Records to use
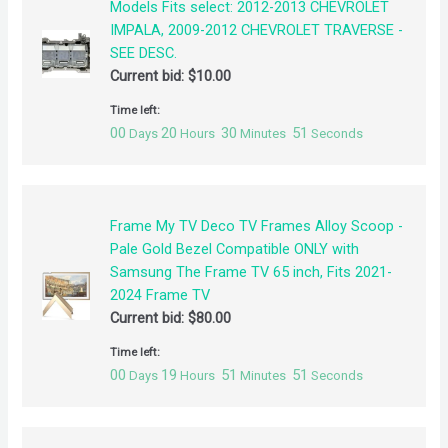
Models Fits select: 2012-2013 CHEVROLET
IMPALA, 2009-2012 CHEVROLET TRAVERSE -
SEE DESC.
Current bid:
$
10.00
Time left:
00
20
30
50
Days
Hours
Minutes
Seconds
Frame My TV Deco TV Frames Alloy Scoop -
Pale Gold Bezel Compatible ONLY with
Samsung The Frame TV 65 inch, Fits 2021-
2024 Frame TV
Current bid:
$
80.00
Time left:
00
19
51
50
Days
Hours
Minutes
Seconds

Work instruction
Go line by line through the data, copying each one that contains the word "Fits".

Solution
Models Fits select: 2012-2013 CHEVROLET
Samsung The Frame TV 65 inch, Fits 2021-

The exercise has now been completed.